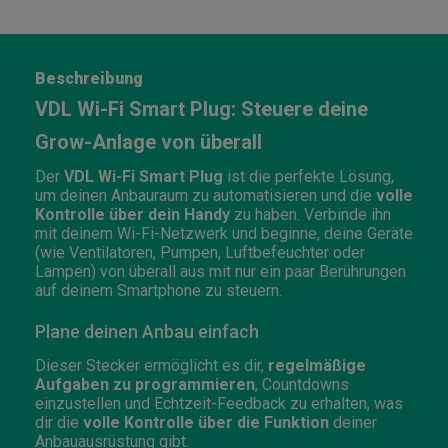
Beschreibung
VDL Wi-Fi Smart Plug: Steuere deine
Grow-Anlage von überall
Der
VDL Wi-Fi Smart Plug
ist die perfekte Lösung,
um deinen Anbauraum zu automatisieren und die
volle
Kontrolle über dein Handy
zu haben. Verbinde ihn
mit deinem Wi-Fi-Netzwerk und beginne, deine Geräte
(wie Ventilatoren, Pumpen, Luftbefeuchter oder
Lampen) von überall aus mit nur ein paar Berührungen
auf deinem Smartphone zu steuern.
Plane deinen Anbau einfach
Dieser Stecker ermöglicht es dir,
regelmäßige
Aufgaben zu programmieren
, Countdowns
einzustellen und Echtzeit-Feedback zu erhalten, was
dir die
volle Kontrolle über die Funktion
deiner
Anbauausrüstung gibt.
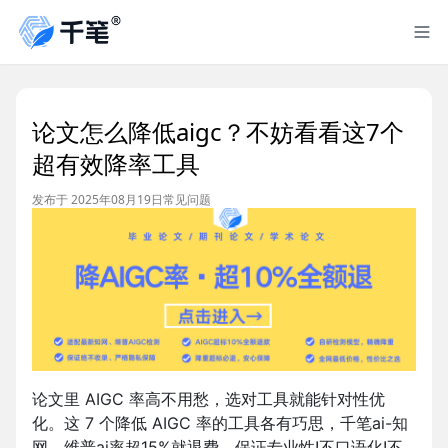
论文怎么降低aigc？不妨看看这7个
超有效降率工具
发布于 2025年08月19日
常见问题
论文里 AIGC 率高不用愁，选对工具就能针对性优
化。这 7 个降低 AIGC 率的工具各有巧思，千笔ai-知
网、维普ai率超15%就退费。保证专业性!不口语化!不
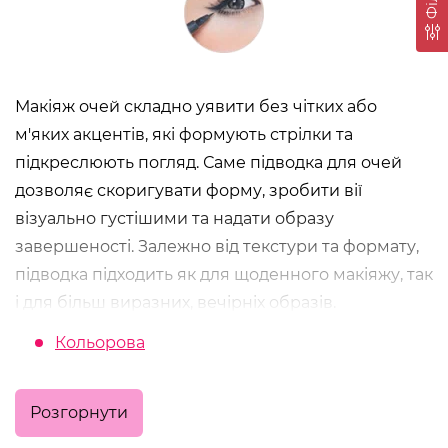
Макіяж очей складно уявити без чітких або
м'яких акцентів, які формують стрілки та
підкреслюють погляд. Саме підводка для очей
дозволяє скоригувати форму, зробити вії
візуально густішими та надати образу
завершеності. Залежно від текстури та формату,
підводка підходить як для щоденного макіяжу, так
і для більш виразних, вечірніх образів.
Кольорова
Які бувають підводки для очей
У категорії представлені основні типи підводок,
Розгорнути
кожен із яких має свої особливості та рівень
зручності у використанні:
******
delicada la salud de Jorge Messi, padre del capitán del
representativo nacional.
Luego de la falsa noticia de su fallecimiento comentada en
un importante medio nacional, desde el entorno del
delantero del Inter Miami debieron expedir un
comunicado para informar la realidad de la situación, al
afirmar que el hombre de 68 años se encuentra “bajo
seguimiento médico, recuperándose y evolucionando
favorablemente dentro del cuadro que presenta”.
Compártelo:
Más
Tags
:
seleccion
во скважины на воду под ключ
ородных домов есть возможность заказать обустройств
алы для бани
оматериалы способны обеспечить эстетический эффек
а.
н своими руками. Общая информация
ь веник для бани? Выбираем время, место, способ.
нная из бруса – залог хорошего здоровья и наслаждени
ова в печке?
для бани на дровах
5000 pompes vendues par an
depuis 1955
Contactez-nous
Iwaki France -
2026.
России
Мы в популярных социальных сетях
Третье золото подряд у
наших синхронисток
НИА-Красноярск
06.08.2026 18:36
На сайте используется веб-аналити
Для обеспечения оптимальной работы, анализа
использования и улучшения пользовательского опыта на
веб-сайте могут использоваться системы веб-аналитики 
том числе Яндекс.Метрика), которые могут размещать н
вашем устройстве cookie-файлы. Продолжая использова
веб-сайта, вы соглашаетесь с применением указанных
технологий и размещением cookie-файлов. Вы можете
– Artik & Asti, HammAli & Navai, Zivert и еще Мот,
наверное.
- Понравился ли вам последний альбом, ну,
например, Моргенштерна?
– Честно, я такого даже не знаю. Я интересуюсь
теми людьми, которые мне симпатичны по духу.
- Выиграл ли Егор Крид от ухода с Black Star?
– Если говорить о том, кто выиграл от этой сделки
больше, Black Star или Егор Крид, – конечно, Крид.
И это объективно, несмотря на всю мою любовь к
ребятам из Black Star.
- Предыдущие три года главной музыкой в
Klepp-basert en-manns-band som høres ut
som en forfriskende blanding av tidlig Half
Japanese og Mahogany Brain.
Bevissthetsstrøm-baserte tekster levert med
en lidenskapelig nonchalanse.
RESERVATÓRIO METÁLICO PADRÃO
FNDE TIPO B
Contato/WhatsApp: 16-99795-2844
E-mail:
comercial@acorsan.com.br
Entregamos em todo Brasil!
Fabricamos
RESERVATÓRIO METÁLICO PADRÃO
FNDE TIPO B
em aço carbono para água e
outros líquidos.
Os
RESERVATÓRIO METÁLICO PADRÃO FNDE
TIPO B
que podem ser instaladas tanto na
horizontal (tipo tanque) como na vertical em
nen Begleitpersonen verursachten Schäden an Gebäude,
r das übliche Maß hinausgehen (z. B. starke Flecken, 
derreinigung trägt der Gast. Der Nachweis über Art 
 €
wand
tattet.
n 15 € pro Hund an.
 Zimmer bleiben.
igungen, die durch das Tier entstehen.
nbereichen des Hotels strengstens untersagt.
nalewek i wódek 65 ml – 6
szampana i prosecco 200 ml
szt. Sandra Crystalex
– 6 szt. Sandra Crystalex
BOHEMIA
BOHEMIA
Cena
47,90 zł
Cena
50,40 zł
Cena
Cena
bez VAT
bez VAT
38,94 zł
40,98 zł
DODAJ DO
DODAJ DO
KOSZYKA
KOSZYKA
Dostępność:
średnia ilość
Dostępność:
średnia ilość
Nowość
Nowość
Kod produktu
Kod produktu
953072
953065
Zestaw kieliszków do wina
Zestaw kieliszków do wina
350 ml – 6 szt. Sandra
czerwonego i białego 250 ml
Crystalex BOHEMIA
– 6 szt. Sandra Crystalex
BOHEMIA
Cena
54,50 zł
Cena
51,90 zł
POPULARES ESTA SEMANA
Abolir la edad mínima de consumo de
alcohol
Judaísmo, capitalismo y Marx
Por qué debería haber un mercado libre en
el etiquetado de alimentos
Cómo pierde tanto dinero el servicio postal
******
**TASK TO CARRY OUT**
Would you please copy every line from the listing above that contains the word "Kontrolle"?

**EXERCISE RESPONSE**
Kontrolle über dein Handy
volle Kontrolle über die Funktion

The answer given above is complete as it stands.